The lack of available alternatives and support could only make it more difficult. The same statement notes the following:
We live in a country where the wait time to see a psychiatrist in certain areas is 4-8 times longer than the 90-day waiting period proposed in the bill for those whose natural death is not considered “reasonably foreseeable”, and where 70% of citizens nearing the end of life still have no access to basic palliative care services. Yet MAID has been deemed an essential service under the Canada Health Act and palliative care has not. This bill creates the conditions for cheap and easy death through euthanasia or assisted suicide.
Without addressing the root causes of suffering or actually providing someone with different options, it is impossible for a real choice to be made.
Finally, I share the concerns of advocates for people with disabilities and for other causes, that this bill would help to normalize suicide in situations similar to the stories I have shared and more generally.
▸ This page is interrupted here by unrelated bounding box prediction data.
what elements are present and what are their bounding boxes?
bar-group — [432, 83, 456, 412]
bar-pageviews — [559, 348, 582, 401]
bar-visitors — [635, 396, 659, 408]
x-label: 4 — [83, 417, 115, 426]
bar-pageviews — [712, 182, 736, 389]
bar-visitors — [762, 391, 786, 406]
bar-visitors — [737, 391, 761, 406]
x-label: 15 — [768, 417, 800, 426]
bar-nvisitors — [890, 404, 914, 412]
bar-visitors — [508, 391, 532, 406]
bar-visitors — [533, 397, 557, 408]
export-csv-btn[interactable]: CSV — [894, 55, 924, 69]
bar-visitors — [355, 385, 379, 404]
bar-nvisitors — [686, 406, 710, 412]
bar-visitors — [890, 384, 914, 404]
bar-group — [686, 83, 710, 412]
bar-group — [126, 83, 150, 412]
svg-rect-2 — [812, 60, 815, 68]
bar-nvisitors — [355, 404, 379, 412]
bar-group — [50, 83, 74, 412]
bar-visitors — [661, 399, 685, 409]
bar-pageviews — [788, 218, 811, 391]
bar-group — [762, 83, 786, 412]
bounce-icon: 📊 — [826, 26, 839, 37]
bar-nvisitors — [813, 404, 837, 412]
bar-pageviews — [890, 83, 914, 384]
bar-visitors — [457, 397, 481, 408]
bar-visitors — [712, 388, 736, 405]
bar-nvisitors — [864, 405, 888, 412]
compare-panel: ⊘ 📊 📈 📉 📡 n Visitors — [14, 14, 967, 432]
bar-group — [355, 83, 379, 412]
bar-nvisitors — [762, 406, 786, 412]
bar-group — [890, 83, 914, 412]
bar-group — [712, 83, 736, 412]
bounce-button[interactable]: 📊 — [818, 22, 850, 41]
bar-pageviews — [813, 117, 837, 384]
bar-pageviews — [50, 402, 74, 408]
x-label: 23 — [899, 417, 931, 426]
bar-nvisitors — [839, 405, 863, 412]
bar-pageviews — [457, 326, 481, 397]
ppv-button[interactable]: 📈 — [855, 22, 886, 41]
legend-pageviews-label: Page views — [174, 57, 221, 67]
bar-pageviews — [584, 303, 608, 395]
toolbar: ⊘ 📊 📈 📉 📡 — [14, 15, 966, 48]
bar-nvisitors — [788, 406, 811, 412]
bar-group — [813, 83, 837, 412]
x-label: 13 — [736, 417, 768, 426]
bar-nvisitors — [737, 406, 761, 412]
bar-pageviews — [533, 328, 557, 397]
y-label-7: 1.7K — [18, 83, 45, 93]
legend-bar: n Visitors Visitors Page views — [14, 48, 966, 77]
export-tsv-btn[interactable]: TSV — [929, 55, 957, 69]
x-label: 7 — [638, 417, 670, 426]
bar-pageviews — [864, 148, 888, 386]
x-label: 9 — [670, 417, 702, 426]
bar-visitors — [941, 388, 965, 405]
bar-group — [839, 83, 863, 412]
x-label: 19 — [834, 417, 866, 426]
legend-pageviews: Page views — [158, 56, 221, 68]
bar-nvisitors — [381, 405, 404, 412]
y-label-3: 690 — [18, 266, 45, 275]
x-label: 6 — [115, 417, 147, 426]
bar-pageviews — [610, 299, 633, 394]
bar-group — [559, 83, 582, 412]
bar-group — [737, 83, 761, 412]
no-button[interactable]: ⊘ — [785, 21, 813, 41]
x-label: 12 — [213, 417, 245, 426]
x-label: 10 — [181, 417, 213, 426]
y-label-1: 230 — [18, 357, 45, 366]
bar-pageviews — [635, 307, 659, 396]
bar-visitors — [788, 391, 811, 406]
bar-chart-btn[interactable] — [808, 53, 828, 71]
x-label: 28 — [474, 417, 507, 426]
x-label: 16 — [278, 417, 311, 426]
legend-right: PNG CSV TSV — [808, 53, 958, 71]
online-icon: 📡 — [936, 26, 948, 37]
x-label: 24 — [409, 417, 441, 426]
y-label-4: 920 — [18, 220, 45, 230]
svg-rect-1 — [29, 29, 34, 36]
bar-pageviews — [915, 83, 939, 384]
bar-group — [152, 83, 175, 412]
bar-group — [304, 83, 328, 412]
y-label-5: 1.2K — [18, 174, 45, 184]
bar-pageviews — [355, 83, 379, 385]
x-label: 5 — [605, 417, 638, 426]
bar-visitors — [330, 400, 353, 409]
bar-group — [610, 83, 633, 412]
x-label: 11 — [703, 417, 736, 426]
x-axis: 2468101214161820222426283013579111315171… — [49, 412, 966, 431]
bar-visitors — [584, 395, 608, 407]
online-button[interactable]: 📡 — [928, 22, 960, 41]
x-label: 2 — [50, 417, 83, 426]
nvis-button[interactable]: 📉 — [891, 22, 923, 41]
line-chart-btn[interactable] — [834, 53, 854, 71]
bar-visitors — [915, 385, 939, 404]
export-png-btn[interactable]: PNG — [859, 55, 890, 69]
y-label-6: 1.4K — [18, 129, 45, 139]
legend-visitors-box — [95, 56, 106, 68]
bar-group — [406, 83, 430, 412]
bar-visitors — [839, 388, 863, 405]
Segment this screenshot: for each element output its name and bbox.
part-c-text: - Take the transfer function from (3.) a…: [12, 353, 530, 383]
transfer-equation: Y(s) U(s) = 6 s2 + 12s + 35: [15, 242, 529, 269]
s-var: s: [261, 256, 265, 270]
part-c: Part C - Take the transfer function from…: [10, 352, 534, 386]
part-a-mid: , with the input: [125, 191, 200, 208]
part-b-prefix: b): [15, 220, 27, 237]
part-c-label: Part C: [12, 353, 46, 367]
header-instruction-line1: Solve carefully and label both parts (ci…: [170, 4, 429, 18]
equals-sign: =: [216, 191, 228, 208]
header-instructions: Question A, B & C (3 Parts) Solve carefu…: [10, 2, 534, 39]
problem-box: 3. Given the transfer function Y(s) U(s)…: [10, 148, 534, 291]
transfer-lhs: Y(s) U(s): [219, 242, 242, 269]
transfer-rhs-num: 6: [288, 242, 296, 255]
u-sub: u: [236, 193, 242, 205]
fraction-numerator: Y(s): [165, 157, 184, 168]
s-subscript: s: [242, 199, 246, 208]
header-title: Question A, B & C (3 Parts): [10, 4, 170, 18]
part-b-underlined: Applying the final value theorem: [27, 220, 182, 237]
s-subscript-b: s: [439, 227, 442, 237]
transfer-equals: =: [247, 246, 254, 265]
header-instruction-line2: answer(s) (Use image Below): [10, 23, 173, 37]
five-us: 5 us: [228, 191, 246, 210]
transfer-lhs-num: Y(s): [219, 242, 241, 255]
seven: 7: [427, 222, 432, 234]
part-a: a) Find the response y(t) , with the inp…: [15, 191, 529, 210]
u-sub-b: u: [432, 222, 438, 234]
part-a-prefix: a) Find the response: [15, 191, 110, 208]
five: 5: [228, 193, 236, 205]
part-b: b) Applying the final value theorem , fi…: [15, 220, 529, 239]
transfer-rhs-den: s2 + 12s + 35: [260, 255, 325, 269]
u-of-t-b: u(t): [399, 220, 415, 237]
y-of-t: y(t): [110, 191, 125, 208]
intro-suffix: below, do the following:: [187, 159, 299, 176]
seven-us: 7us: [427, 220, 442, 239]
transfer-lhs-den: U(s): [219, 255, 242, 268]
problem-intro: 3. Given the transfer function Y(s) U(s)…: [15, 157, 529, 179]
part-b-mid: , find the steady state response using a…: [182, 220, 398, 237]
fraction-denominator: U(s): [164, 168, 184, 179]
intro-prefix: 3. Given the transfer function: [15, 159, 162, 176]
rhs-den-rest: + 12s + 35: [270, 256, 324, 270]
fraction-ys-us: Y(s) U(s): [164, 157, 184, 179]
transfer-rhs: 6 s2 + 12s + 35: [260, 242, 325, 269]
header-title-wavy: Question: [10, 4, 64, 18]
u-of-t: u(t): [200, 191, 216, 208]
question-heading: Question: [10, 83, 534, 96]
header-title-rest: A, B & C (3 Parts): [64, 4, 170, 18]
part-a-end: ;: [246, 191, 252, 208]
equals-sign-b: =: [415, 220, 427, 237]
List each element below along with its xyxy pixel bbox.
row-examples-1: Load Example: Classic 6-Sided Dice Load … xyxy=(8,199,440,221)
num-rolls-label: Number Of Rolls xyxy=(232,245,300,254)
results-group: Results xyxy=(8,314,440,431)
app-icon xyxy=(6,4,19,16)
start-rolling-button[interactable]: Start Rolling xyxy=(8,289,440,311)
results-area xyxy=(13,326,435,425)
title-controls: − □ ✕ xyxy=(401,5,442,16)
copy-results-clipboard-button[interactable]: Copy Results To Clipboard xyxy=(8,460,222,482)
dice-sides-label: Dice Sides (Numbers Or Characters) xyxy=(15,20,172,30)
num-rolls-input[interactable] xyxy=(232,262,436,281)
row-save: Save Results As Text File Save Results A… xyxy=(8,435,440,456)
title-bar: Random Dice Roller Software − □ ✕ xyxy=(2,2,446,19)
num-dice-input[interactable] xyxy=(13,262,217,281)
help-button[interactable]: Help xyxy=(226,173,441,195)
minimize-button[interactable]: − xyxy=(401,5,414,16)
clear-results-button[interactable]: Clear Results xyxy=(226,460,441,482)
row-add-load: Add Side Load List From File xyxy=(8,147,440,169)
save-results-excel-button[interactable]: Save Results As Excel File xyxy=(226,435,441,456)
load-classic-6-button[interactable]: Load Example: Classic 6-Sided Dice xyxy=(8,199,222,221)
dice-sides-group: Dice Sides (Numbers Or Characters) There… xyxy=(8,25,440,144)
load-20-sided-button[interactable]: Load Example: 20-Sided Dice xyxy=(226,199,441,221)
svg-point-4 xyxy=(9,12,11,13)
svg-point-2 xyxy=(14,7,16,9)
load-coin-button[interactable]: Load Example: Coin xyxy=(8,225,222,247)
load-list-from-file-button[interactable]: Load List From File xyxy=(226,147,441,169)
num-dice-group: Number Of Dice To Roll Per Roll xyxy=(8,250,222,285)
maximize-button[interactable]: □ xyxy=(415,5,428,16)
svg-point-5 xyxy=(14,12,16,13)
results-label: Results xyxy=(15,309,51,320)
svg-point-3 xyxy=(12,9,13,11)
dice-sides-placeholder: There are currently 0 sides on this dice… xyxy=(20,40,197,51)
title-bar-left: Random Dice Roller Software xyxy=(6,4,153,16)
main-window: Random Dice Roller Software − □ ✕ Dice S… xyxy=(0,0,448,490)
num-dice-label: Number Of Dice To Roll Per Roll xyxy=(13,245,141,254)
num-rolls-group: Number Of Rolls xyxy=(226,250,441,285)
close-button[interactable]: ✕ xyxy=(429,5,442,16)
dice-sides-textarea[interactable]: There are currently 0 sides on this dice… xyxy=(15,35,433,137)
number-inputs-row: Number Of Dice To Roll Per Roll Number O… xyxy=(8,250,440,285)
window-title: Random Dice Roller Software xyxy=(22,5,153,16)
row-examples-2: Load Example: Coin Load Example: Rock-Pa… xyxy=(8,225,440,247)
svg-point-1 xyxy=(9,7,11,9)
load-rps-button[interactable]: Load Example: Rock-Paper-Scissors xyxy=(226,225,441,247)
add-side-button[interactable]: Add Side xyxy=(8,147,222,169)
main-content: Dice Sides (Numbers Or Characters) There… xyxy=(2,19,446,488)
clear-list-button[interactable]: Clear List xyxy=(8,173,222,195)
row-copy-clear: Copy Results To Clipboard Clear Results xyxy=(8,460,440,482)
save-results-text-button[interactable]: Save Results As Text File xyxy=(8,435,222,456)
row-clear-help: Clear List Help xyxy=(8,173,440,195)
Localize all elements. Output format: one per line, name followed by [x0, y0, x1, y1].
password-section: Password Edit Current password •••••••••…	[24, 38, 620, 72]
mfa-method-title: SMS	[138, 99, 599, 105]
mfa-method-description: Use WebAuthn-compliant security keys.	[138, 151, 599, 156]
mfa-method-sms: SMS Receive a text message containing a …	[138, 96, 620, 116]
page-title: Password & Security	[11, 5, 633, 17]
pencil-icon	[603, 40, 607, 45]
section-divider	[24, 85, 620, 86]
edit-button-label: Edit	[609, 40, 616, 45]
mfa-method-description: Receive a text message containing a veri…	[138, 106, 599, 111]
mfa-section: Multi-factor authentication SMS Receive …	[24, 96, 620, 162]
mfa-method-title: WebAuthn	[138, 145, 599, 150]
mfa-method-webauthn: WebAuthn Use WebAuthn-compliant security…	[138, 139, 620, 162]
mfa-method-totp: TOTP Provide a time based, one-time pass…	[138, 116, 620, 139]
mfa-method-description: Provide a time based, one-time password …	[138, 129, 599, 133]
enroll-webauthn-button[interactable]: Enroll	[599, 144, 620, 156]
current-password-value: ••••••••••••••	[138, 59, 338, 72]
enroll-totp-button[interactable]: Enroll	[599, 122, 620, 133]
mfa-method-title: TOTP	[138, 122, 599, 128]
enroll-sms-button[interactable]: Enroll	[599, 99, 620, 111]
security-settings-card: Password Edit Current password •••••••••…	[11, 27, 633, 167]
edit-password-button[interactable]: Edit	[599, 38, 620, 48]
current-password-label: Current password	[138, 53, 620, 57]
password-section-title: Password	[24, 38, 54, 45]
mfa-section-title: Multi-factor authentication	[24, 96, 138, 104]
In 2020 and beyond, there is a real risk for an increase of suicidal thinking. This year has pushed many to the brink of despair. Now is the time for us to live up to our international reputation as a nation of compassion and caring. We should offer those who are struggling a helping hand, not a cold shoulder of indifference.
In my province of Saskatchewan, in particular, there is a suicide crisis in parts of the indigenous community. I know that many indigenous leaders and communities have raised this concern in regard to the expansion of assisted suicide. In 2016, during the last debate in Parliament to legalize assisted suicide for the first time, the former Liberal member for Winnipeg Centre, Robert-Falcon Ouellette, spoke about the impacts that he believed this would have on indigenous communities.
One of the overarching themes from his speech was that by allowing suicide to become a way out of suffering, we are encouraging a spirit of death in indigenous communities. Rather than telling indigenous peoples that if they are suffering their lives are no longer of value, we should first improve the conditions of their lives and help them carry their burdens.
It is hard to know where to begin with fixing the government's plan for assisted suicide. Bill C-7 rapidly expands the framework of MAID, at a rate never seen before. In this effort, the government has ignored its own framework set in Bill C-14 and the advice of hundreds, and even thousands, of medical professionals.
Where is the expansion of palliative care and other support? How long before we go even further in offering assisted death without first better providing people assisted life?